Painter e Drake reuniram-se com Cardoza no seu gabinete na Universidade Federal de Roraima, a universidade principal da cidade. O investigador concordara fazer uma análise de ADN da amostra de sangue do único atirador sobrevivente do ataque ao café. Como era de esperar, o prisioneiro, agora sob custódia das autoridades, recusara-se a falar e chegara mesmo a tentar enforcar-se na sua cela numa tentativa falhada de se suicidar. Um ato tão desesperado dizia muito sobre o fervor dos seguidores de Cutter e do forte tribalismo que unia o grupo.
Mas que tribo era?
— Acho que descobri alguma coisa — disse Cardoza, acenando para que Painter se aproximasse do computador.
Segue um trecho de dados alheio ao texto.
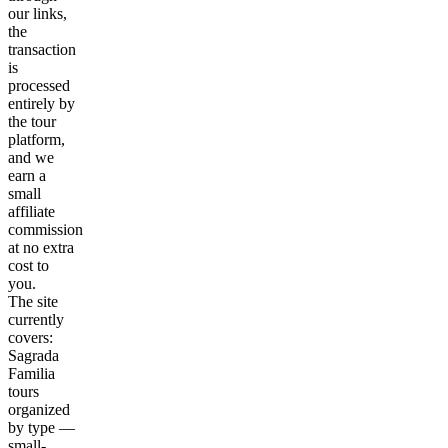
our links,
the
transaction
is
processed
entirely by
the tour
platform,
and we
earn a
small
affiliate
commission
at no extra
cost to
you.
The site
currently
covers:
Sagrada
Familia
tours
organized
by type —
small-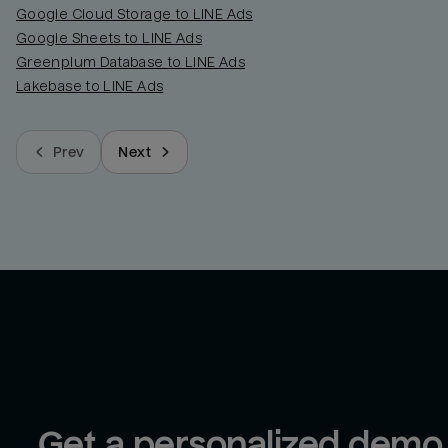
Google Cloud Storage to LINE Ads
Google Sheets to LINE Ads
Greenplum Database to LINE Ads
Lakebase to LINE Ads
Prev
Next
Get a personalized demo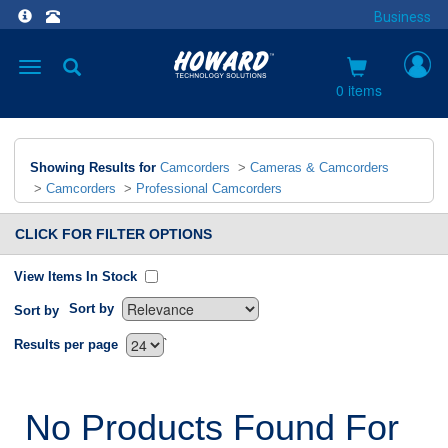
Business
Toggle
navigation
0 items
Showing Results for
Camcorders
>
Cameras & Camcorders
>
Camcorders
>
Professional Camcorders
CLICK FOR FILTER OPTIONS
View Items In Stock
Sort by
Sort by
`
Results per page
No Products Found For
Drake também se aproximou, murmurando entredentes:
— Já não era sem tempo.
Painter olhou para o relógio. Jenna fora raptada há cerca de três horas. Os seus captores tinham um avanço considerável e, à medida que o tempo passava, o seu rasto ficava mais difícil de seguir. Ele sabia que a sua equipa tinha um tempo muito limitado para a encontrar. Cutter Elwes raptara-a por alguma razão, provavelmente para a interrogar, para descobrir o que os americanos sabiam sobre ele. Contudo, depois disso, Jenna deixaria de ter utilidade para ele.
Consciente disso, Painter enviara Malcolm e Schmitt para a base aérea brasileira, para prepararem o seu novo modo de transporte. O avião vinha de um navio de guerra americano que se encontrava no Atlântico Sul. Kat tratara de todos os pormenores, pressionando os seus contactos no governo brasileiro e nas forças militares para obter a sua cooperação. Estando um passo à frente, Kat arranjara apoio adicional a Painter, que já vinha a caminho. Esse era o ponto forte de Kat: antecipar sempre o que viria a ser necessário em vez de aguardar ordens de forma passiva.
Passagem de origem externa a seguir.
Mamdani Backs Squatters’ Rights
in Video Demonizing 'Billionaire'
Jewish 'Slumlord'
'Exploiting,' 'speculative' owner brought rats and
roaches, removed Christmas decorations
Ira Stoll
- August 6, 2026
Ele agora apreciava essa qualidade mais do que nunca.
Não podemos perder mais tempo.
E não só por Jenna.
Kat também partilhara com ele a notícia de que um dispositivo nuclear chegara à região do lago Mono e que estava a ser preparado para detonação. A sua avaliação das consequências era devastadora. Uma área total de duzentos e sessenta quilómetros quadrados seria completamente destruída pelo fogo e explosões, enquanto a radiação e detritos contaminariam mais de mil quilómetros quadrados de área, incluindo todo o Parque Nacional de Yosemite. Ainda pior, não existia qualquer garantia de que uma medida tão drástica erradicasse o organismo.
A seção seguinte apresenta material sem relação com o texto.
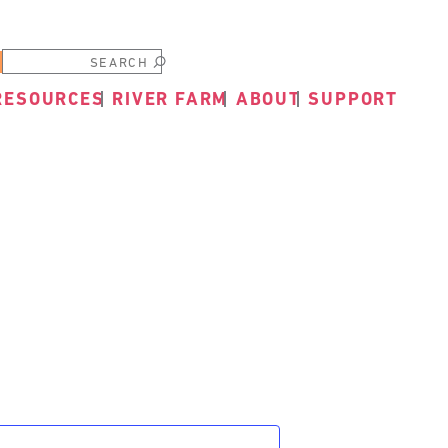
Submit
RESOURCES
RIVER FARM
ABOUT
SUPPORT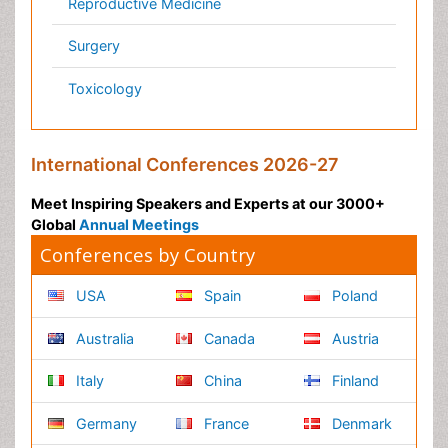
Pathology
Reproductive Medicine &
Women Healthcare
Alternative Healthcare
Surgery
Pediatrics
Radiology
Ophthalmology
Conferences By Subject
Pharmaceutical Sciences
Pharma Marketing & Industry
Agri, Food & Aqua
Nutrition
Physics & Materials Science
Environmental Science
EEE & Engineering
Veterinary
Chemical Engineering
Assim, Painter precisava de respostas… e o geneticista brasileiro era a sua maior esperança.
— O que descobriu? — inquiriu Painter.
— Peço desculpa por ter demorado tanto tempo — lamentou Cardoza. — O processo de análise de ADN tornou-se bastante mais rápido nos últimos anos, mas o nível de pormenor necessário para um estudo genético deste tipo requer uma precisão minuciosa. Não queria cometer um erro e orientar-vos na direção da tribo errada.
Painter colocou a mão sobre o ombro do homem.
— Agradeço a sua disponibilidade em ajudar-nos, sobretudo tão em cima da hora.
O investigador acenou com a cabeça, com um ar sério, e apontou para o ecrã.
— Veja isto.
No ecrã brilhavam múltiplas filas de barras verticais em tons de cinzento. Parecia um código de barras, mas este código representava, na verdade, a herança genética do prisioneiro.
— Identifiquei vinte e dois marcadores que são exclusivos dos nativos do norte do Brasil, o que em circunstâncias normais não ajudaria muito, pois o número de tribos nessa área é elevado e elas encontram-se espalhadas um pouco por toda a parte. Mas esta sequência aqui… — Cardoza circulou com o dedo um grupo de barras no ecrã — … é uma mutação única encontrada num subgrupo da tribo macuxi, uma tribo dentro de uma tribo, por assim dizer. Este grupo em particular é conhecido pelo seu isolamento e por procriarem dentro do próprio grupo, incluindo até casos invulgares de nascimentos múltiplos.
— E o prisioneiro pertence a este grupo fortemente unido?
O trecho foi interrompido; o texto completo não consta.